Stored data entries
• • • • • • •
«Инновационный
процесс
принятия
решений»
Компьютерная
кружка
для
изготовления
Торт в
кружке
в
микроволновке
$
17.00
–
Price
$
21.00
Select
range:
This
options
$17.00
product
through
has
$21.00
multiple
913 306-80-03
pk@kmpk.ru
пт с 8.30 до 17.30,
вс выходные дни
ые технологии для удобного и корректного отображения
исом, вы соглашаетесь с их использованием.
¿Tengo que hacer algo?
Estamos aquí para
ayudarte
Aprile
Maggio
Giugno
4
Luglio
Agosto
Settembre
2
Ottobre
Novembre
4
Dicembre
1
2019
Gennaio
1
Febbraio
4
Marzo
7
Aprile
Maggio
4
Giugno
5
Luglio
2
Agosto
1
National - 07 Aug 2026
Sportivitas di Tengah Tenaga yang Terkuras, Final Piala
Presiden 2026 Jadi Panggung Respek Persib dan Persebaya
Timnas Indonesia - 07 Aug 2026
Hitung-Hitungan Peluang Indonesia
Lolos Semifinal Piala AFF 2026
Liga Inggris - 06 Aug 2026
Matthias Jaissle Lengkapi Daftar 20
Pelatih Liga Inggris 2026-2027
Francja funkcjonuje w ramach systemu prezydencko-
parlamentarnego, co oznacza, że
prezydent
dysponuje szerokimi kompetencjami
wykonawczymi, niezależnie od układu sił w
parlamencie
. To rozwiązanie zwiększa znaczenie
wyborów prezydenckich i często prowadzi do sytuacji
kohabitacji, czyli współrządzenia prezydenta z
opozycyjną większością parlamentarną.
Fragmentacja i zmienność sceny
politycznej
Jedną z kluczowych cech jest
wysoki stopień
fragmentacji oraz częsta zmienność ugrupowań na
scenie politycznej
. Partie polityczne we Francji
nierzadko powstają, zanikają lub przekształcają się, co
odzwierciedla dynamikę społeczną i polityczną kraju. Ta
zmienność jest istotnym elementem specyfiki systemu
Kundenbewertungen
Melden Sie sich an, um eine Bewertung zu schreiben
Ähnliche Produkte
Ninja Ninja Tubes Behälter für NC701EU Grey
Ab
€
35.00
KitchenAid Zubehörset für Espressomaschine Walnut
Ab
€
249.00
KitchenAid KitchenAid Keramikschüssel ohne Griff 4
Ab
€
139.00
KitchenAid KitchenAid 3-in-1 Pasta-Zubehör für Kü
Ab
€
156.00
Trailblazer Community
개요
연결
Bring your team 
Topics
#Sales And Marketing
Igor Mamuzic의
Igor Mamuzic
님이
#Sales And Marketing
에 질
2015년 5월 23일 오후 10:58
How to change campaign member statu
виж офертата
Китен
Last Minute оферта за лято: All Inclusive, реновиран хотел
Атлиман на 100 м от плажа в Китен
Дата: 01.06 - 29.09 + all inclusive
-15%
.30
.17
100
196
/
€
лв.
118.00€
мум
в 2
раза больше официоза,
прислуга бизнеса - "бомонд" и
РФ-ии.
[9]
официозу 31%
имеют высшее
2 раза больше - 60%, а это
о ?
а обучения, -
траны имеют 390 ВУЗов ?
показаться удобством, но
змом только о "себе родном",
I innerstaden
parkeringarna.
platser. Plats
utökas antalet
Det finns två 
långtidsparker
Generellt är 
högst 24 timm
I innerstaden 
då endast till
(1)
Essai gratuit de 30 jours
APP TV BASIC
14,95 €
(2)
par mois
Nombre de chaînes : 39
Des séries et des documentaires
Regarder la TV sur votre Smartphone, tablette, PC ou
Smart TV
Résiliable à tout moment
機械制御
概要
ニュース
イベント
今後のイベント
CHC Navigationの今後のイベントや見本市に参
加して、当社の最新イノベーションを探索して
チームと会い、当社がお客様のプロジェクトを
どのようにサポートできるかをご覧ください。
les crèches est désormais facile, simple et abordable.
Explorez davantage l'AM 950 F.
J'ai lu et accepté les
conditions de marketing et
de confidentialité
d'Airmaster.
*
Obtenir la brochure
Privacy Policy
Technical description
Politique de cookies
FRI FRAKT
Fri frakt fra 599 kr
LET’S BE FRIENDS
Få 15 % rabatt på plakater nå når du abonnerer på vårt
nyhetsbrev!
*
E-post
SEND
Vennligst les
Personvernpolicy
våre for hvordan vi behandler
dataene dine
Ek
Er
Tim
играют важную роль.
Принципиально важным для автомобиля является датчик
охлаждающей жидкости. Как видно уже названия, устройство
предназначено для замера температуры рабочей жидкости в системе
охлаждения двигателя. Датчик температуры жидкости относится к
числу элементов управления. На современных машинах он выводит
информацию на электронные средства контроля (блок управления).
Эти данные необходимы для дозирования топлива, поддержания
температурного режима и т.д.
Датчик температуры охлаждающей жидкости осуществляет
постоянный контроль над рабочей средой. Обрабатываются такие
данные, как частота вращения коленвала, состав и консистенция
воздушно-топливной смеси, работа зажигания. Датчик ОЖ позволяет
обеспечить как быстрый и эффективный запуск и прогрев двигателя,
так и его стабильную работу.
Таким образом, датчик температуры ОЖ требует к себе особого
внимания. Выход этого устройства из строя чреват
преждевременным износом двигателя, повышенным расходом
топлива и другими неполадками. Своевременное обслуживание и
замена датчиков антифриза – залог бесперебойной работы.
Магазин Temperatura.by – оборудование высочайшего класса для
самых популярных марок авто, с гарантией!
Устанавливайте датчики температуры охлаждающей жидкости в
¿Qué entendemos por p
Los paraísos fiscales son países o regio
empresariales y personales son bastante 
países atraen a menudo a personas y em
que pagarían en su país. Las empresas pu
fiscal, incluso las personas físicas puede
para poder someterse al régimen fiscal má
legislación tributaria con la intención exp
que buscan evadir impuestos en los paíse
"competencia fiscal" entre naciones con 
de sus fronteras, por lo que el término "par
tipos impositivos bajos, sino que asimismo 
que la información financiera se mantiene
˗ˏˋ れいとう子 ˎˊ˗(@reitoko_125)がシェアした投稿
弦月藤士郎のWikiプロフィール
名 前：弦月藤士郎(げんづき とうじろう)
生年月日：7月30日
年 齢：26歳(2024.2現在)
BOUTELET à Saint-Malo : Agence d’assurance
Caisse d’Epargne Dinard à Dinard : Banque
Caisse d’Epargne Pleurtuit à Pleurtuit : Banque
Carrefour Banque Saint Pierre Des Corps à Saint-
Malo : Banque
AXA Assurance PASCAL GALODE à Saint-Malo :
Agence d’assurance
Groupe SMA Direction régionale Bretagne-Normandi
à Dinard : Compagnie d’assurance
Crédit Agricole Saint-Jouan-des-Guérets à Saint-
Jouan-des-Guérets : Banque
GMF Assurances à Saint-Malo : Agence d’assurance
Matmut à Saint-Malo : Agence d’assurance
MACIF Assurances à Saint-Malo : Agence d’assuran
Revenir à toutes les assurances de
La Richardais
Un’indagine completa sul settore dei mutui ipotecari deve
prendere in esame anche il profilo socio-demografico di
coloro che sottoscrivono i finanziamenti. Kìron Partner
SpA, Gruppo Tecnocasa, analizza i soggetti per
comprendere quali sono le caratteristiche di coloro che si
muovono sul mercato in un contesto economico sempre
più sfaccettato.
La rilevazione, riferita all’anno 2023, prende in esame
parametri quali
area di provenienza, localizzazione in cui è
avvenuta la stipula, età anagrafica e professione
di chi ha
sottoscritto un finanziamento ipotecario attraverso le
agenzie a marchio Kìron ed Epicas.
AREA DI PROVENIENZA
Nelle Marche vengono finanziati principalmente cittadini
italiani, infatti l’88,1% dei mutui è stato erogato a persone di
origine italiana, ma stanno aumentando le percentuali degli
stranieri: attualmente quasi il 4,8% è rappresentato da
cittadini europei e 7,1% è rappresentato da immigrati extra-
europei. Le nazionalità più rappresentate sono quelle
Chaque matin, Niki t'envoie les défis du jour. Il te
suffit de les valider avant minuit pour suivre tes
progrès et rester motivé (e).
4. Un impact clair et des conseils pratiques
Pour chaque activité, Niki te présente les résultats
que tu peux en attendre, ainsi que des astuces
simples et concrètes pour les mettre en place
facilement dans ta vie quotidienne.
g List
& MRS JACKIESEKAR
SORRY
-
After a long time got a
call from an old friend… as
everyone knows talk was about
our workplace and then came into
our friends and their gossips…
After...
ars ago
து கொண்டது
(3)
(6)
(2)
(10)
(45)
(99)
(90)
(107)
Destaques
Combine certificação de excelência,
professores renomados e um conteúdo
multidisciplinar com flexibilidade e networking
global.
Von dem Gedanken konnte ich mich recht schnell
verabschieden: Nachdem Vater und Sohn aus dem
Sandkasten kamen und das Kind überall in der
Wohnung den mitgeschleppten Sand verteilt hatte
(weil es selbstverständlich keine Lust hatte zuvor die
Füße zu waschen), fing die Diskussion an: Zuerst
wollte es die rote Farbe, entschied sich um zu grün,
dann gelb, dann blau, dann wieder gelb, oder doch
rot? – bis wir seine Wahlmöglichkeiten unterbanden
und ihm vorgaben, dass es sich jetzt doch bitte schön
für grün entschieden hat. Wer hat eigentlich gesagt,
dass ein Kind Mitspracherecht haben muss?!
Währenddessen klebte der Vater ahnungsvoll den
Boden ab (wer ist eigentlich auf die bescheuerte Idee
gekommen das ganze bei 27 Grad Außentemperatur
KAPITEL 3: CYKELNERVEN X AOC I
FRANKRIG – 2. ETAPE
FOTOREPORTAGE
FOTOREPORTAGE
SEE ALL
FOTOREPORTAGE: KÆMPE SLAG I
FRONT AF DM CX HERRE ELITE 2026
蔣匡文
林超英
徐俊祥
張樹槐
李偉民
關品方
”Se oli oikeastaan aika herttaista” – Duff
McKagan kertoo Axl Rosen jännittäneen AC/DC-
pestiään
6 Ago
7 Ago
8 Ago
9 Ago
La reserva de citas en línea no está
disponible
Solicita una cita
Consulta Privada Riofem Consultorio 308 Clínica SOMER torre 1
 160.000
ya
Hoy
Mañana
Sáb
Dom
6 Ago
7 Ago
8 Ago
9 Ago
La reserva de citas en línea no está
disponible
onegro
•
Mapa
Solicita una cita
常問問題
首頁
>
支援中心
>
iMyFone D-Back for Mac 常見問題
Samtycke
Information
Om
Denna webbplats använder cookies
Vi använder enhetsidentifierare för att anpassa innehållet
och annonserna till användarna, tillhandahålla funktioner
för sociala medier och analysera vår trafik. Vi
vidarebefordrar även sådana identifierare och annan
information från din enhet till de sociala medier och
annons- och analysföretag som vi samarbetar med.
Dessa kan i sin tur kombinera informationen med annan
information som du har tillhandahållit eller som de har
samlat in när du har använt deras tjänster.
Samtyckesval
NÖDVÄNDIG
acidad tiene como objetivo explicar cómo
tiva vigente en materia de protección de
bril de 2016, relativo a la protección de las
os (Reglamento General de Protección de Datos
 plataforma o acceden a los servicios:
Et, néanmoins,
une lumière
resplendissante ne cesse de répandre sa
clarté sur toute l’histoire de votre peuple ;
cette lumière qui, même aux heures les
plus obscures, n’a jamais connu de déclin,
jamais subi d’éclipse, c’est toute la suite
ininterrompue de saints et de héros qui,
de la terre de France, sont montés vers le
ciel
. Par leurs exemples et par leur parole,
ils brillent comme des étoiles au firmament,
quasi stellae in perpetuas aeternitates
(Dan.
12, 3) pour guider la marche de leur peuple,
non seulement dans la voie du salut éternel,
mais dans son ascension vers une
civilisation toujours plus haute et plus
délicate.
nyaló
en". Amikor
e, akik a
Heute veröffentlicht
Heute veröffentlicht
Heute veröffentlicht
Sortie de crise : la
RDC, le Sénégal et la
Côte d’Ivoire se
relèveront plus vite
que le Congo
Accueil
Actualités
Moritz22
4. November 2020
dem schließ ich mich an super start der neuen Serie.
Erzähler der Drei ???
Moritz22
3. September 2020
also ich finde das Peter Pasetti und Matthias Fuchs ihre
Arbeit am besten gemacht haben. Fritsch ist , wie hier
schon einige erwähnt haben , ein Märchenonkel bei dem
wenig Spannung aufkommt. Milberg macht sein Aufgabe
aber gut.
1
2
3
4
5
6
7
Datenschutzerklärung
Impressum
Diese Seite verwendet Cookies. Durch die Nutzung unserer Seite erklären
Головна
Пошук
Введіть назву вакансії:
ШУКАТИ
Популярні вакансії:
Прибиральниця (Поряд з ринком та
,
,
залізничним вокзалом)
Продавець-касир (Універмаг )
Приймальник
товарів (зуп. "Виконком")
• • • • • • •
-- Task details --
Only the lines from the first line of the records through the line with "Kundenbewertungen" should be reproduced, exactly and with nothing added.

-- Task solution --
«Инновационный
процесс
принятия
решений»
Компьютерная
кружка
для
изготовления
Торт в
кружке
в
микроволновке
$
17.00
–
Price
$
21.00
Select
range:
This
options
$17.00
product
through
has
$21.00
multiple
913 306-80-03
pk@kmpk.ru
пт с 8.30 до 17.30,
вс выходные дни
ые технологии для удобного и корректного отображения
исом, вы соглашаетесь с их использованием.
¿Tengo que hacer algo?
Estamos aquí para
ayudarte
Aprile
Maggio
Giugno
4
Luglio
Agosto
Settembre
2
Ottobre
Novembre
4
Dicembre
1
2019
Gennaio
1
Febbraio
4
Marzo
7
Aprile
Maggio
4
Giugno
5
Luglio
2
Agosto
1
National - 07 Aug 2026
Sportivitas di Tengah Tenaga yang Terkuras, Final Piala
Presiden 2026 Jadi Panggung Respek Persib dan Persebaya
Timnas Indonesia - 07 Aug 2026
Hitung-Hitungan Peluang Indonesia
Lolos Semifinal Piala AFF 2026
Liga Inggris - 06 Aug 2026
Matthias Jaissle Lengkapi Daftar 20
Pelatih Liga Inggris 2026-2027
Francja funkcjonuje w ramach systemu prezydencko-
parlamentarnego, co oznacza, że
prezydent
dysponuje szerokimi kompetencjami
wykonawczymi, niezależnie od układu sił w
parlamencie
. To rozwiązanie zwiększa znaczenie
wyborów prezydenckich i często prowadzi do sytuacji
kohabitacji, czyli współrządzenia prezydenta z
opozycyjną większością parlamentarną.
Fragmentacja i zmienność sceny
politycznej
Jedną z kluczowych cech jest
wysoki stopień
fragmentacji oraz częsta zmienność ugrupowań na
scenie politycznej
. Partie polityczne we Francji
nierzadko powstają, zanikają lub przekształcają się, co
odzwierciedla dynamikę społeczną i polityczną kraju. Ta
zmienność jest istotnym elementem specyfiki systemu
Kundenbewertungen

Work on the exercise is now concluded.